For clarity, we refer to William Avignone as Avignone, Susan Avignone as Susan, and Avignone and Susan together as Avignones.

Susan also pled guilty. Because the petition before us is not brought on behalf of her, we do not discuss Susan in this opinion except as needed to provide context.

Susan also appealed her sentence. Her appeal was consolidated with her husband's. We reversed the judgment against her as well. (See People v. Avignone (2017) 16 Cal.App.5th 1233, 1236-1238, 225 Cal.Rptr.3d 61.)

Susan filed a motion as well, and the court also reconsidered her bail, which had been set at $500,000.

Avignone also raises a possible equal protection claim. Susan filed a petition for a writ of habeas corpus, challenging her bail amount. The superior court denied the petition without prejudice because our high court granted review in Humphrey, supra, 19 Cal.App.5th 1006, review granted. Nevertheless, the superior court treated the matter as a bail review and ultimately reduced Susan's bail to $100,000. Avignone claims he is similarly situated as Susan; thus, the court violated the equal protection clause of the United States Constitution when it did not reduce his bail to $100,000. This equal protection claim is not well developed in the petition, but we need not reach that issue here. As we discuss below, we conclude the superior court abused its discretion in increasing Avignone's bail amount to $300,000.

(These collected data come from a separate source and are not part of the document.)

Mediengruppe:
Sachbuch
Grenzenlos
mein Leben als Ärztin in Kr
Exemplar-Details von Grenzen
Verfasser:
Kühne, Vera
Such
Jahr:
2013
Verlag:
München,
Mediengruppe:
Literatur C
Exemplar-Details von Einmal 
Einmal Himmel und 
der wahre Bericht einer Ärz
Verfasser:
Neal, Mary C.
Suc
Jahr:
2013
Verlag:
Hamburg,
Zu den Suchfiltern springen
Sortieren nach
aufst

"Pending review and filing of the Supreme Court's opinion, unless otherwise ordered by the Supreme Court under (3), a published opinion of a Court of Appeal in the matter has no binding or precedential effect, and may be cited for potential persuasive value only. Any citation to the Court of Appeal opinion must also note the grant of review and any subsequent action by the Supreme Court." (Cal. Rules of Court, rule 8.115(e)(1).)

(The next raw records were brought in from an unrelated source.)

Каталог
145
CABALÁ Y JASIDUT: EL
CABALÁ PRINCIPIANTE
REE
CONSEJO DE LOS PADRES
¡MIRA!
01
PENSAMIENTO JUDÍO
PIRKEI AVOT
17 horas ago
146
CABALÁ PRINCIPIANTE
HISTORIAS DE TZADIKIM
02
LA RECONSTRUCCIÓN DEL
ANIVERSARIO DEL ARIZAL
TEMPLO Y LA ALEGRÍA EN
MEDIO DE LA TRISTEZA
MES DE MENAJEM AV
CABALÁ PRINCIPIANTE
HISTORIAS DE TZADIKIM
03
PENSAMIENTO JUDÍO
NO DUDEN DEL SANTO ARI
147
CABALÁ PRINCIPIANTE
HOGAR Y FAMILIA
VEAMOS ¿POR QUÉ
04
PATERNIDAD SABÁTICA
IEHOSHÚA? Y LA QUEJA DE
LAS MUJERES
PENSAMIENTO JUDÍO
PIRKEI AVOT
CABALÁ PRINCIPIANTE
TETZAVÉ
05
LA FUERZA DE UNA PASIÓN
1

We are troubled by the People's representation in their return that: "Respondent has no reliable information concerning petitioner's bail amount or concerning his performance on bail prior to his previous guilty plea in case number SCD250640, and is therefore unable to admit or deny petitioner's prior bail amount was $100,000 or that he appeared at all required court hearings up to his guilty plea." At the bail hearing on February 6, 2018, the prosecutor stipulated that the Avignones appeared in court on every occasion they were required to appear while out of custody. Also, the San Diego Sheriff's Department Inmate Detail Report states that Avignone was released on bond on November 27, 2013 and the bail amount was $100,000.

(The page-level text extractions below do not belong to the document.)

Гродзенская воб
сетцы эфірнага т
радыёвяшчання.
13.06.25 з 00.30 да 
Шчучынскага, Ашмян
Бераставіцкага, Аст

We acknowledge that our high court granted review of Humphrey and that case is now pending before the Supreme Court. Although we find that the superior court did not properly apply Humphrey , supra , 19 Cal.App.5th 1006, review granted, we need not follow Humphrey to conclude the superior court abused its discretion. Further, independent of Humphrey , we are concerned about a court setting bail in an amount that constitutes de facto detention. Our trepidation is even more triggered in a situation like the one here, where a defendant's counsel explicitly requests the court to consider the defendant's ability to pay and the court does so improperly.